Música tecno, hogueras y nada de uniformes.

¿Nos escapamos?

La escapada fue más fácil que la anterior.

Ya conocíamos los puntos ciegos de las cámaras y el guardia del turno de noche era lo suficientemente mayor como para no notar tres sombras cruzando el jardín.

El ambiente en los muelles era eléctrico.

El olor a salitre se mezclaba con el humo de las fogatas y el ritmo machacón de la música.

Por primera vez en días, sentí que la presión en mi pecho desaparecía.

Me senté en un tronco caído con una cerveza en la mano, observando cómo Maya bailaba de forma frenética bajo las luces de colores que alguien había colgado de las grúas.

—Pensé que preferías el bar de la otra vez.

Este tiene mejores vistas, ¿no?

Casi escupo el trago.

Ángel estaba allí, sentado a unos metros de mí sobre una roca, vistiendo unos vaqueros oscuros y una sudadera gris.

No se veía como el “Chico de Oro” de la Stirling; se veía…

normal.

Incluso un poco peligroso bajo la luz de las llamas.

—¿Me estás siguiendo otra vez?

—le espeté, aunque esta vez no sentí rabia, sino una curiosidad punzante.

—Para nada —respondió, levantando las manos en señal de paz.

Tenía una lata de refresco en la mano—.

Maya le dijo a un amigo que vendrían.

Solo quería asegurarme de que, si las cosas se ponían feas, hubiera alguien aquí con un coche que no fuera un taxi robado.

Pero no te preocupes, Livie.

No voy a decirte qué hacer.

Se quedó ahí, simplemente acompañándome.

No me pidió que volviera, no me sermoneó sobre mis notas, ni siquiera me miró con decepción.

Y eso fue lo que me desarmó.

—¿Por qué haces esto, Ángel?

—pregunté después de un rato, dejando que el alcohol me soltara un poco la lengua—.

Tienes la vida perfecta.

Podrías estar con cualquier chica que sí quiera un “seguro de vida”.

¿Por qué perder el tiempo con alguien que solo quiere quemar el guion?

Él guardó silencio, mirando las chispas de la hoguera subir hacia el cielo negro.

—Porque todos en Stirling son de cristal, Livie.

Son brillantes, pero si los presionas un poco, se rompen en mil pedazos iguales.

Tú no.

Tú eres de piedra.

O de hierro.

Eres real.

Y prefiero pelearme con alguien real que aburrirme con alguien perfecto.

Me quedé sin palabras.

Fue la primera vez que sentí que Ángel veía algo más allá de su propio deseo de ser un héroe.

En ese momento, en medio del ruido y el frío, la imagen del niño del porche volvió a mi mente.

Aquel niño también se sentía real.

Y por un segundo, la calidez de Ángel se pareció peligrosamente a la protección que ese recuerdo me ofrecía.

—¿Quieres bailar?

—me preguntó, extendiendo la mano.

No era una orden, era una invitación.

—No hay música de baile aquí, Ángel.

Es solo ruido —dije, aunque mi mano ya se estaba moviendo hacia la suya.
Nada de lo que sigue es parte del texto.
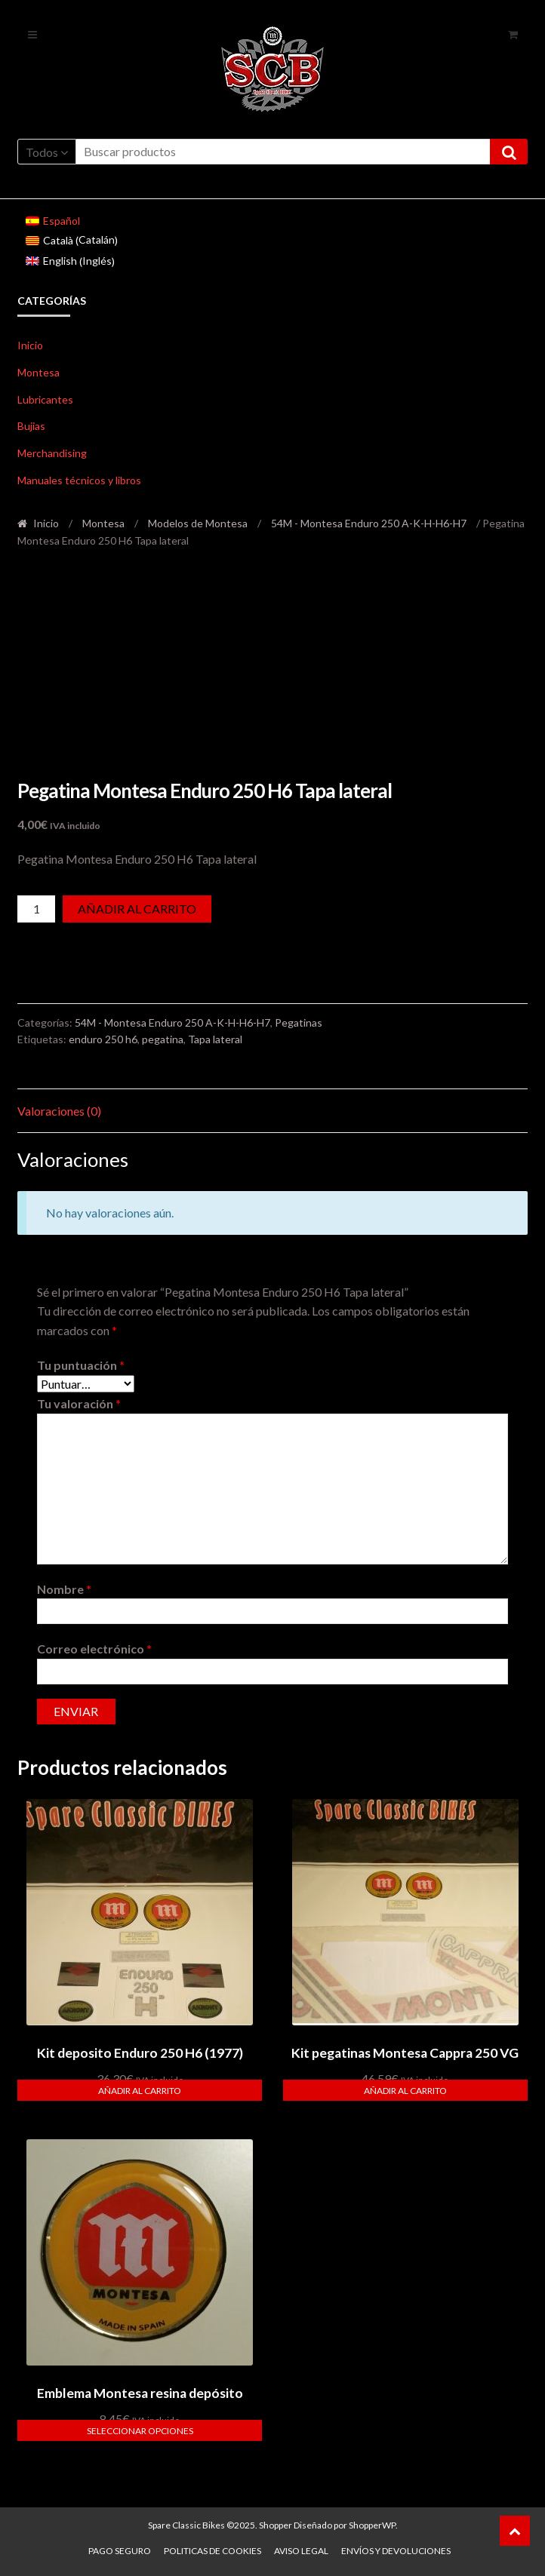 This screenshot has height=2576, width=545. Describe the element at coordinates (162, 1039) in the screenshot. I see `pegatina` at that location. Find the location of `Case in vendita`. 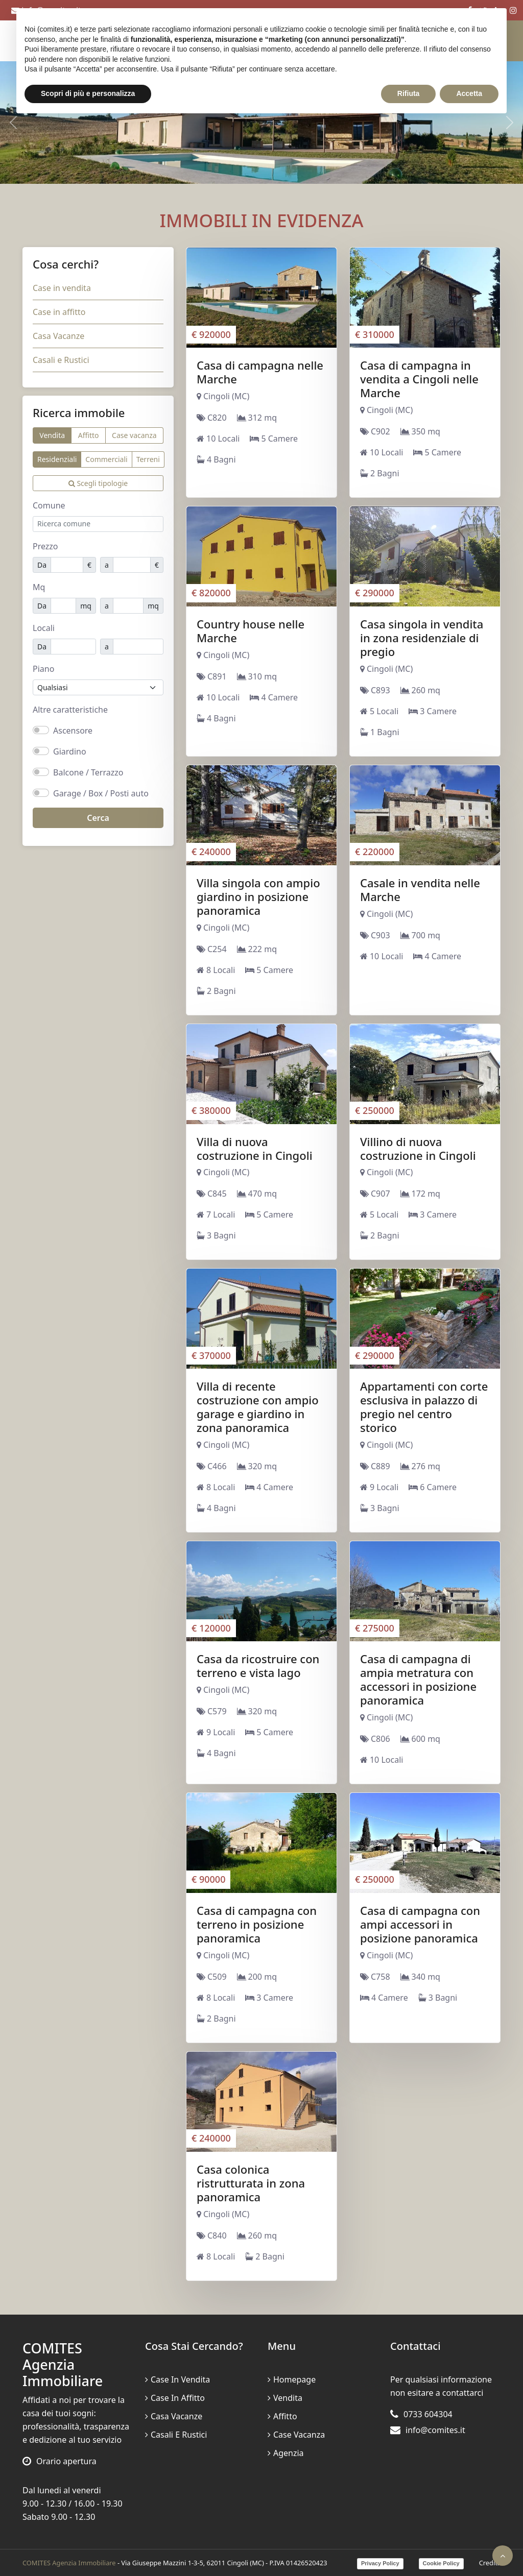

Case in vendita is located at coordinates (62, 288).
—Entonces hagamos nuestro propio ruido.

Bailamos entre la multitud, pero no como en el baile de bienvenida.

Fue algo desordenado, lleno de empujones y risas, y por primera vez, no sentí que me estuviera asfixiando.

Al final de la noche, cuando el frío se volvió insoportable, fue él quien nos llevó a las tres de vuelta en su coche, en absoluto silencio, respetando mi cansancio.
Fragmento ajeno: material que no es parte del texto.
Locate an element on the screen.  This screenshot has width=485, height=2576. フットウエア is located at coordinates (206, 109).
Al dejarme en la puerta de mi habitación, no hubo beso en la mejilla, ni promesas.

—Mañana hay examen de literatura —dijo simplemente—.
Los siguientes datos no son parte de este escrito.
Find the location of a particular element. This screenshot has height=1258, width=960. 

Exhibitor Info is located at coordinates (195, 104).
Te he dejado mis apuntes en tu casillero.

Por si decides que quemar el mundo puede esperar a la tarde.

Entré en el cuarto sintiéndome derrotada.

Ángel no estaba usando la fuerza, estaba usando la complicidad.

Y era mucho más efectiva.

Al aceptar su ayuda, al aceptar su compañía en “mi mundo”, le estaba dando permiso para colonizarlo.

Me acosté pensando que era libre porque él ya no me prohibía nada.

No me di cuenta de que esa era la trampa más inteligente de todas: Ángel ya no necesitaba perseguirme, porque ahora era yo la que empezaba a buscarlo en cada rincón oscuro de mi rebeldía.